The sense of conflict we’re experiencing in this pandemic isn’t fundamentally about an infectious virus and governmental response to it. It’s about how many societies, United States most of all, have suffered a crisis in loss of public trust based on destruction of traditional community, authority, self-sacrifice, etc. Libertarianism is inseparable from this cultural failure and simply further exacerbates it. In opposing authoritarianism, libertarianism becomes psychologically and socially dependent on authoritarianism, in the way drug rehab centers are dependent on influx of drug addicts (think of Philip K. Dick’s A Scanner Darkly). What gets lost is radical envisioning of a society free of ideological addiction of divisive polarization that is used for propagandistic social control. Control the public mind with frame of libertarianism versus authoritarianism and the ruling elite can guarantee freedom is suppressed.

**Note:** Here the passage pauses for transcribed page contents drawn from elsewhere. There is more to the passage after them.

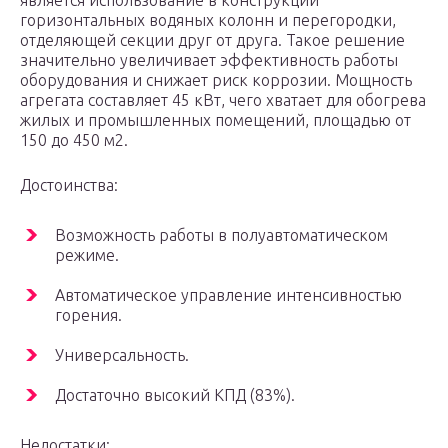
является использование в конструкции
горизонтальных водяных колонн и перегородки,
отделяющей секции друг от друга. Такое решение
значительно увеличивает эффективность работы
оборудования и снижает риск коррозии. Мощность
агрегата составляет 45 кВт, чего хватает для обогрева
жилых и промышленных помещений, площадью от
150 до 450 м2.
Достоинства:
Возможность работы в полуавтоматическом
режиме.
Автоматическое управление интенсивностью
горения.
Универсальность.
Достаточно высокий КПД (83%).
Недостатки:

We must understand difference between Latin ‘liberty’ and Germanic ‘freedom’. The former originated from the legal status of not being a slave in slave society; whereas the latter as etymologically related to ‘friend’ originally meant being a member of a free society, as being among friends who would put common good over individual interest. Philip K. Dick liked to say that, “The Empire never ended,” in seeing the Roman Empire as fundamentally identical to our own. Well, the Norman Conquest never ended either. Romanized Norman thought and language still rules our public mind and society, economics and politics. That is the sad part. Even the word freedom has become another way to invoke the liberty worldview of a slave society. This is taken as the unquestioned given of capitalist realism. Negative freedom (Latin liberty) almost entirely replaces positive freedom (Germanic freedom). Another difference between Latin is that it was more abstract than German. So liberty as negative freedom is much more of an ideological abstraction. One can have freedom in theory even while being oppressed in lived reality. Liberty ideology can justify lack of freedom.

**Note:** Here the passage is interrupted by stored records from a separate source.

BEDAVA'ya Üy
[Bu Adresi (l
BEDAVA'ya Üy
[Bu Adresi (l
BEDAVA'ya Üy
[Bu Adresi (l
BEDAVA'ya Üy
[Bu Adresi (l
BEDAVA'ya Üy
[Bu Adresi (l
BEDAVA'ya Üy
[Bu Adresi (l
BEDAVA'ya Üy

Interestingly, this brings us back to an important point that Chuck Pezeshki made in his post where he was looking upon Ivor Cummins with more support and sympathy. One of the reasons,” suggested Pezeshki, “I fervently believe our current society in the U.S. is collapsing is the loss of noblesse oblige — the idea that those of us that are better off in some definable way should help those who are less fortunate. I view my role as a full professor as one where I am supposed to think about complex and complicated things for the common good, just like a rich person is supposed to build housing developments for the poor.” Basically, we agree, even if we take a meandering path and throw out a bunch of side commentary along the way. Noblesse oblige, one might note, was a carryover from feudalism. Like the Commons, it was intentionally destroyed in creating our modern world. We have yet to come to terms with the fallout from that mass annihilation of the public good. There has been nothing to replace what was trampled upon and thrown away.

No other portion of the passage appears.